= Exercise requirements =
The answer consists solely of the listing's lines from the first through the line containing "What do you see at coordinates (224, 198)", each reproduced exactly.

--------------------

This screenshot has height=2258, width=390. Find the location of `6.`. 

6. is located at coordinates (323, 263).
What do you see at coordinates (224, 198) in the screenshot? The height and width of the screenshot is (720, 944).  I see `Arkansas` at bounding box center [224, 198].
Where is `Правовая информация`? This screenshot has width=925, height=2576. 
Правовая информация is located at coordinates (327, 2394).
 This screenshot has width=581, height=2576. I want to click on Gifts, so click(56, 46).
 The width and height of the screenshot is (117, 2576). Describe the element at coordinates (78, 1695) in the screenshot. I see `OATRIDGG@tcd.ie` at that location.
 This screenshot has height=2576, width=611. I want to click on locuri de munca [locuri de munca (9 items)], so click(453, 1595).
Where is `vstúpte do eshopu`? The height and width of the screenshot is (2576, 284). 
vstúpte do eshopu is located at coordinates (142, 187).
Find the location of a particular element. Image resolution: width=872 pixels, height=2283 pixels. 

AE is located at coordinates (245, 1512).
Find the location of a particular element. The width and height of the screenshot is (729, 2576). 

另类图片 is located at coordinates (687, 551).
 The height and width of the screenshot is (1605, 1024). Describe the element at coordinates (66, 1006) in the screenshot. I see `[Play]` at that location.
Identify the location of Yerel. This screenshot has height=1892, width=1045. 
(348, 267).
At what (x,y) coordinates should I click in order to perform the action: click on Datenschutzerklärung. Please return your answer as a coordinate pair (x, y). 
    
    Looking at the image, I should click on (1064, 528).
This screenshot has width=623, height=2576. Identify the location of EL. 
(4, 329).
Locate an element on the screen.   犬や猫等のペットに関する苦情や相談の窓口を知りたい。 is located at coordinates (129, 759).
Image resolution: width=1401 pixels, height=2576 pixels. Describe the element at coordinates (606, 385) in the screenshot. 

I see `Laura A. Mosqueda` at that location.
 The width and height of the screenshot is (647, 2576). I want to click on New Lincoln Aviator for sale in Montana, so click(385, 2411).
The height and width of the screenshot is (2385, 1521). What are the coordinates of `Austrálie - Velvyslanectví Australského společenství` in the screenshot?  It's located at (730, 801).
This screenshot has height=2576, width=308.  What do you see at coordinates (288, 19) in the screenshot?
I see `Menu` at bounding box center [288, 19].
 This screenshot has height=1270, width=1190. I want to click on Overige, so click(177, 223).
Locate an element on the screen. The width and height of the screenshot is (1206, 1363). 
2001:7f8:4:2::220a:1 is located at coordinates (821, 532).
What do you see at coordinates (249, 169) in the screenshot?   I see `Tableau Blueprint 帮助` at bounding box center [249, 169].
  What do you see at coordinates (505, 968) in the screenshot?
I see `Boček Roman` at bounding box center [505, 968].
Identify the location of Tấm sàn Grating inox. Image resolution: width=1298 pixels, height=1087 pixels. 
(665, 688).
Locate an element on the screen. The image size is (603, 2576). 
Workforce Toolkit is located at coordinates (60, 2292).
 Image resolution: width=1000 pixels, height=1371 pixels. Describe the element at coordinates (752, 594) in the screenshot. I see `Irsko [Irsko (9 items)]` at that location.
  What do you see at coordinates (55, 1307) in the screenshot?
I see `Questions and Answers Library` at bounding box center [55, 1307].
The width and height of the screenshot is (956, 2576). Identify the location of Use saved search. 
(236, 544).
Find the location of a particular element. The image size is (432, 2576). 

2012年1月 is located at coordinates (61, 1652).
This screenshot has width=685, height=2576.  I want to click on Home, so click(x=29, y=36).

--------------------

= Task answer =
This screenshot has height=2258, width=390. Find the location of `6.`. 

6. is located at coordinates (323, 263).
What do you see at coordinates (224, 198) in the screenshot? The height and width of the screenshot is (720, 944).  I see `Arkansas` at bounding box center [224, 198].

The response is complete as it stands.